I was broken; and I knew if I dated Harry at anytime it wouldn’t work because of my school and his tours it would just be a disaster.

I knew it’s only been such a short period of time to fall in love with someone; but it was like I was with him at all times. We would talk every morning, every night; hang out throughout the day; we would goof around and laugh at the stupidest things. We were basically one person and I didn’t know how to cope with this.

I started to cry, harder than I ever did. With my head still in the pillow, I cried harder than ever; leaving me gasping for air.

“ESSIE?” Sam hollered through the apartment and ran into the guest room. I looked up from the pillow with my puffy eyes; looking at Sam. “ESSIE? What’s the matter?” she yelled with a worry feel, and walked over to the bed and wrapped her arms around me; leaning my head against her shirt.

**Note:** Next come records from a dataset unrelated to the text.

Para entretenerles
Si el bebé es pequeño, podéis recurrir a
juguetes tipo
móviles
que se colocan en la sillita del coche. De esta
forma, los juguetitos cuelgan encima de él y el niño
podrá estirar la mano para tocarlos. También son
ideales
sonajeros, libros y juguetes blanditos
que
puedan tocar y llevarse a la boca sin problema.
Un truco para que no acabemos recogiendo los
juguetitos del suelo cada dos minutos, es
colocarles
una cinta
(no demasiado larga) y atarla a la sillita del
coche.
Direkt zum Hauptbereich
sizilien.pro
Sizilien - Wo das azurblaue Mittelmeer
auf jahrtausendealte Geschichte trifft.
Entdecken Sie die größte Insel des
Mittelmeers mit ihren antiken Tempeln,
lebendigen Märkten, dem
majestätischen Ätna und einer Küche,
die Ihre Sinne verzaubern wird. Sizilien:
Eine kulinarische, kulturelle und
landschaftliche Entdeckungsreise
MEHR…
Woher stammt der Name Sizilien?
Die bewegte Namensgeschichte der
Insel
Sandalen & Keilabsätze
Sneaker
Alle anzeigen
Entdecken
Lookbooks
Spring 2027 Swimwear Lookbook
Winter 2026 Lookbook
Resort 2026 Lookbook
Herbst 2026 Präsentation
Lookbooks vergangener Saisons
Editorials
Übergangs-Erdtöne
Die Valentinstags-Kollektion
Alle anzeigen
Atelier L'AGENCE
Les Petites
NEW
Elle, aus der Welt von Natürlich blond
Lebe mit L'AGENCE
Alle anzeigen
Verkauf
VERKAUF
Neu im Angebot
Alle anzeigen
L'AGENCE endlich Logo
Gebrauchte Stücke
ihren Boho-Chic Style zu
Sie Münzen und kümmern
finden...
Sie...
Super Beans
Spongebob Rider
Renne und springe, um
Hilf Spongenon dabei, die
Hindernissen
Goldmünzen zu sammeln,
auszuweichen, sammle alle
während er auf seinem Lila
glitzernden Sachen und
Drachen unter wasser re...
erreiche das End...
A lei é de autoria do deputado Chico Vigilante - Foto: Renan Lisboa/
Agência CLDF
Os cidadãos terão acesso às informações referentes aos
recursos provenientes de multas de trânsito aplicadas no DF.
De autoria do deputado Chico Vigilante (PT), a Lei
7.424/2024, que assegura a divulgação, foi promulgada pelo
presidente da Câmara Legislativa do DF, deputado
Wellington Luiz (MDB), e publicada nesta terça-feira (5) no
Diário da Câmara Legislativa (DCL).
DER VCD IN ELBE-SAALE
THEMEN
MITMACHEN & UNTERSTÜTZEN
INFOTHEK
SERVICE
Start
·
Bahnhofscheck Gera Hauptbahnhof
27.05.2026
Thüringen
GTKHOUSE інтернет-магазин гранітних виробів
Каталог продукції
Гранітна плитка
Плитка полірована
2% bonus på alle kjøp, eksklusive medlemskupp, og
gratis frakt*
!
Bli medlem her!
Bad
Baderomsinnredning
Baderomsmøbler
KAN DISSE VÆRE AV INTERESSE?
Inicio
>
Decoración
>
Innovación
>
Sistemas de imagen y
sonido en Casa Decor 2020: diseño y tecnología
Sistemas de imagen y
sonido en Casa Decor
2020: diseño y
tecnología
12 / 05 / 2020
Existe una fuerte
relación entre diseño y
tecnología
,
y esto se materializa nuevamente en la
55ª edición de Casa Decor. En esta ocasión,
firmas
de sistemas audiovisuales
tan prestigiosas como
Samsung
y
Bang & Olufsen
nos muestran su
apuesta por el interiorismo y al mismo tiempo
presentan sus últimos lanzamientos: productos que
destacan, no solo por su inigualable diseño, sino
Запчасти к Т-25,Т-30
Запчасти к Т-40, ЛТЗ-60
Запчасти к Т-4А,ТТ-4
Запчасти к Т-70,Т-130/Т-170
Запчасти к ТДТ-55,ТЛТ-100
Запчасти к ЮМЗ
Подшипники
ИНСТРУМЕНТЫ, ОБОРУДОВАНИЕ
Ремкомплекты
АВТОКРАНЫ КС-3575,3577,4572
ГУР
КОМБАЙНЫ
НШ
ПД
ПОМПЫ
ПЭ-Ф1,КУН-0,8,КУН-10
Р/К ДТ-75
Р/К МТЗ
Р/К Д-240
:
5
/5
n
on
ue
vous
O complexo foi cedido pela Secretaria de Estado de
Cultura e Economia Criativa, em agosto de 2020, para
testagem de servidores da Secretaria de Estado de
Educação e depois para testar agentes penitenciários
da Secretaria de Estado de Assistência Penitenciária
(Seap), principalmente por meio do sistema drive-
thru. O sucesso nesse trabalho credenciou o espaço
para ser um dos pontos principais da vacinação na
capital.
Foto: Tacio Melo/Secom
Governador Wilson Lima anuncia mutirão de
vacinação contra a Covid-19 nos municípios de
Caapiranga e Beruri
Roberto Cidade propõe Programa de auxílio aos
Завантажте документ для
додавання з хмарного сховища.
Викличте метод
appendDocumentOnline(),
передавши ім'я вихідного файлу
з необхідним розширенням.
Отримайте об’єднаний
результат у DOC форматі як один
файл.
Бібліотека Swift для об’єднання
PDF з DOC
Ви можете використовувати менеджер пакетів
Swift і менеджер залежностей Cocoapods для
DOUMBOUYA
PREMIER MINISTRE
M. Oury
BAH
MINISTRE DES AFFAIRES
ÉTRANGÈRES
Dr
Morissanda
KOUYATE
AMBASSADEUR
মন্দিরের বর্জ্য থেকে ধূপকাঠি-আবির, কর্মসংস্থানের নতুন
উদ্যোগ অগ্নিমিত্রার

“Being in love sucks,” I choked out and whimpered as talking. Sam rubbed circles into my back with her palm trying to calm me.

“It’s going to be okay,” she tried to comfort me, making me cry more. It wasn’t going to be okay and I knew that since day one I met Harry.

The first day I met him it was like I never met anyone like him before; he was so special to me and I was so special to him. We were in unison; once we met it was like two people conjoining into one person.

Once Sam finally let go, I propped up from the bed and grabbed the car keys and headed out the door with just a baggy shirt and slippers.

I left the apartment without them stopping me, and I’m glad they didn’t because they probably knew I wasn’t able to be stopped. I opened the car door and started the engine and drove off.

I went to the local grave yard right down the road from my parent’s house. I opened the car door and stepped out onto the grass covering the grave yard. I walked about a mile up a rocky path until I reached his grave.

I kneeled down so my knees were bare on the stubbly grass; facing his grave.

Edward Lynn

1987-2011

Rest in Peace

My brother; died of leukemia last year; I never mentioned him because I don’t like to mention him. My friends never knew I had a brother since he moved out to Australia when he turned 19, and we didn’t have the greatest bond in the world, but if I ever had a problem with boys I would always go to him. He was my big brother, helped me through everything but we would always fight.

“Hey Eddy,” I spoke to his grave.

“I need your help, and it’s kind of hard. This boy I like; well in love with, is famous and I’m going back to school soon and I don’t think we could be together,” I bit my lip and looked down at the ground where I saw flowers my mother recently placed.

“I was wondering if it was meant to be you would let fate bring us back together after my school year,” by that word, I blew a kiss to his grave and got off my knees and headed back to the car.

oh shit she had a brother wutttttttttttttttt hahah hope you guys like it!